LOSING WEIGHT
It was just a month ago that everyone was talking about the delectable treats they looked forward to eating during the Holidays. Magazines were stuffed with recipes of all sorts. They tempted their readers to eat ingredients that nobody should put into their bodies: But Would. And Did. And now suffer from “Eaters Remorse.”
Now, in January, a mere one month after the holiday magazine articles appeared, magazines are reversing their stance. Instead of encouraging readers with new fattening recipes, they rant on about how to lose the weight THEY helped you put on by encouraging you to prepare those dishes. Most of us gained weight during the holidays and most are anxious: even desperate, to lose it.
Losing weight is the number one subject of magazine articles. So many weight shedding techniques abound. I even heard of a hypnotist who advertised that in a few sessions he would help you lose weight by convincing your brain to believe that chocolate tastes like tobacco.
Everybody is getting into the act: there is the “This and This Diet,” the “That and That Diet,” and the “Dr. Such and Such Diet.” Diet experts pen articles, write books, appear on TV talk shows and drop from the sky! You know what I mean; you’ve seen them yourself.
But I have a technique that is different from the others, specially if you are health conscious in any small way.
Suppose you see a beautiful chocolate layer cake topped with a creamy, delicious looking icing. What its your first reaction? Is it “Yum Yum,” or “No No?” Rather than thinking how marvelous the cake would taste, I propose that you think of the ingredients that go into that cake. Consider what you are willing to put into your body. Your poor, hard working, unappreciated body.
Ask yourself “Would I take a whole stick of butter out of the refrigerator, unwrap it, and gobble it down? Would I pour a cup or two of sugar into a large mug and swallow every bit of it? Maybe not, but that’s what you’re doing if you eat that cake. Now when I see a tempting cake I mentally reconstruct its ingredients and think of them one at a time.

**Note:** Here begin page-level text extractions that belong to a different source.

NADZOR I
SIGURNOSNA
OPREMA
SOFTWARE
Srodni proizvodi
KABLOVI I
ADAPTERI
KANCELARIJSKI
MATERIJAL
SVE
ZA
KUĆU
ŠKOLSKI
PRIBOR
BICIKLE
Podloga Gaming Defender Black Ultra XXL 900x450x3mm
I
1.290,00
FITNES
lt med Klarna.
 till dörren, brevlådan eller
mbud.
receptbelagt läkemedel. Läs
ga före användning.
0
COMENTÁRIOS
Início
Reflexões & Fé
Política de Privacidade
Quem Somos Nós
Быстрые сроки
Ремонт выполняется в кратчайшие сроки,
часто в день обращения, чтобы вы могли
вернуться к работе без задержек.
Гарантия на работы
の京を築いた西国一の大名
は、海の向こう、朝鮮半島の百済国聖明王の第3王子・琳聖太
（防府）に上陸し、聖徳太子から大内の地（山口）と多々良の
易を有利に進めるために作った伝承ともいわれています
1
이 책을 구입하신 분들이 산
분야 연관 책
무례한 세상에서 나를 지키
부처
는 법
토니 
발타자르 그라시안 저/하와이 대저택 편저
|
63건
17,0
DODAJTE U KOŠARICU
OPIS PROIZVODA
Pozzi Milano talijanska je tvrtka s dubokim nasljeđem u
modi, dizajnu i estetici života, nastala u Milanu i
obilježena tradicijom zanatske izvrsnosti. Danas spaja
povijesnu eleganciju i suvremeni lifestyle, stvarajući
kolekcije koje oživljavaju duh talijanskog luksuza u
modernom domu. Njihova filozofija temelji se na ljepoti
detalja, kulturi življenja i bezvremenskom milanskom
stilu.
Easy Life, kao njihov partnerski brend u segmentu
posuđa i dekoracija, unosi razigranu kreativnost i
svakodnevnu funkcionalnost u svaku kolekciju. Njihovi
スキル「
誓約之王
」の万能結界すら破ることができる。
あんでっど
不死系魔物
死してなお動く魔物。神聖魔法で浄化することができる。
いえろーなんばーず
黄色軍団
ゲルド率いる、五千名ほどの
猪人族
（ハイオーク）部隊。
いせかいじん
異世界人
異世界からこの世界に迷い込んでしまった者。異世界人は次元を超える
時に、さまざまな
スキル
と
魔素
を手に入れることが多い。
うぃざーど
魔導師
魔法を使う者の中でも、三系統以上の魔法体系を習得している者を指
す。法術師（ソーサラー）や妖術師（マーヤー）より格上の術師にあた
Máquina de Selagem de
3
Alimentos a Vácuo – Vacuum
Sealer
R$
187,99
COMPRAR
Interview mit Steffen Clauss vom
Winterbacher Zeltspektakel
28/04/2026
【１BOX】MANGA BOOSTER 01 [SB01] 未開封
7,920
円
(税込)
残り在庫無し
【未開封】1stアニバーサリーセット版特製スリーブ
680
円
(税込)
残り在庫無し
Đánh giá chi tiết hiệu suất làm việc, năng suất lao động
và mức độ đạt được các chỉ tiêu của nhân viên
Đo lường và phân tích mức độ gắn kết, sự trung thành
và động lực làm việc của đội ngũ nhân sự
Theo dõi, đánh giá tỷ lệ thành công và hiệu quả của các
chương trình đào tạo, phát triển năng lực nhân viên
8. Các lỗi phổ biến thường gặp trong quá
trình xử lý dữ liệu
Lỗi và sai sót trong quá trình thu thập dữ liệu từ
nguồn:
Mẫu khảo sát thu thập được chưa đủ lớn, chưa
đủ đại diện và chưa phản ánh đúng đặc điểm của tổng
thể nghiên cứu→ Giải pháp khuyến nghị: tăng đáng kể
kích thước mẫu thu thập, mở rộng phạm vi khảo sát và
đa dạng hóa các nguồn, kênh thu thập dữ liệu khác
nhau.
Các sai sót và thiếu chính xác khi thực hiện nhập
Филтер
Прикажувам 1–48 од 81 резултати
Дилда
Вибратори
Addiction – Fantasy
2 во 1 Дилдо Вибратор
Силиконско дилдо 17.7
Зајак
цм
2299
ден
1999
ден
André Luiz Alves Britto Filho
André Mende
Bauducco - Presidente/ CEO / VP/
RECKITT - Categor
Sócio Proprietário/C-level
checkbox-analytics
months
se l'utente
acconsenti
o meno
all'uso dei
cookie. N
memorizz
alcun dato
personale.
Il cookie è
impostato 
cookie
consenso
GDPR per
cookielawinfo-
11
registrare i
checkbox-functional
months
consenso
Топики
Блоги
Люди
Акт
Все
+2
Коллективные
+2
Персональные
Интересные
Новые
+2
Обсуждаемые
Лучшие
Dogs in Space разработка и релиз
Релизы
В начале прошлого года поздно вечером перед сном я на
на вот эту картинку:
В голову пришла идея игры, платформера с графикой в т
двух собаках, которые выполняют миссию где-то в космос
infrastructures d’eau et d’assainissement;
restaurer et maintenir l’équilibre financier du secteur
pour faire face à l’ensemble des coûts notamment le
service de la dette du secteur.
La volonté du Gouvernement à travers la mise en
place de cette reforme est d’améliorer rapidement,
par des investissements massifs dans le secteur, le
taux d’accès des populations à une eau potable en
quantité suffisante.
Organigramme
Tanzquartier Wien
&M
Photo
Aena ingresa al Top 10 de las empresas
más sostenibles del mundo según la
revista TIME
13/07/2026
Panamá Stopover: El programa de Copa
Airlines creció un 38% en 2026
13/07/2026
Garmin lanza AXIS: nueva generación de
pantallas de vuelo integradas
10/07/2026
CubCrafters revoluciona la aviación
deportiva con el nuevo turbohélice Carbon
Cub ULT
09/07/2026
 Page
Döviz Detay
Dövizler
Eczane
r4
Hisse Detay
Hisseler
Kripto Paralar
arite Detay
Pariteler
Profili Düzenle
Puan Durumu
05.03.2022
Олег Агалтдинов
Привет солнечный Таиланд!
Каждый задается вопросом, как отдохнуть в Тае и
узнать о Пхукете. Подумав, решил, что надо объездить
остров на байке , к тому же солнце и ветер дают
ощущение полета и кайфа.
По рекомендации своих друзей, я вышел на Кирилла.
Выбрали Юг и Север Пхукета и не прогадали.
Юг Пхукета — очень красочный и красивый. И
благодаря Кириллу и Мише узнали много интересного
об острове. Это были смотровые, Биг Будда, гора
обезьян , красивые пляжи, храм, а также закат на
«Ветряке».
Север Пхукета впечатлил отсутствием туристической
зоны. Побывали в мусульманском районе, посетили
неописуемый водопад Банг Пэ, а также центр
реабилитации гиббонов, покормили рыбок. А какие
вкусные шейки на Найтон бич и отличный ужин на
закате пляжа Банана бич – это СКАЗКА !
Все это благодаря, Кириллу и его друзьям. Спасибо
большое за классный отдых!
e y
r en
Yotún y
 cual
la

Somehow the cake no longer appeals.
The big advantage of my diet is that you don’t feel deprived. That’s because YOU, not somebody else, made the decision to forego the cake. You chose not to eat it because the individual ingredients didn’t appeal to you, even though you know that the final product tastes so good.
If you like my concept for making cake seem to be unappetizing, just wait until you hear my plan for de-appetizing pot roast!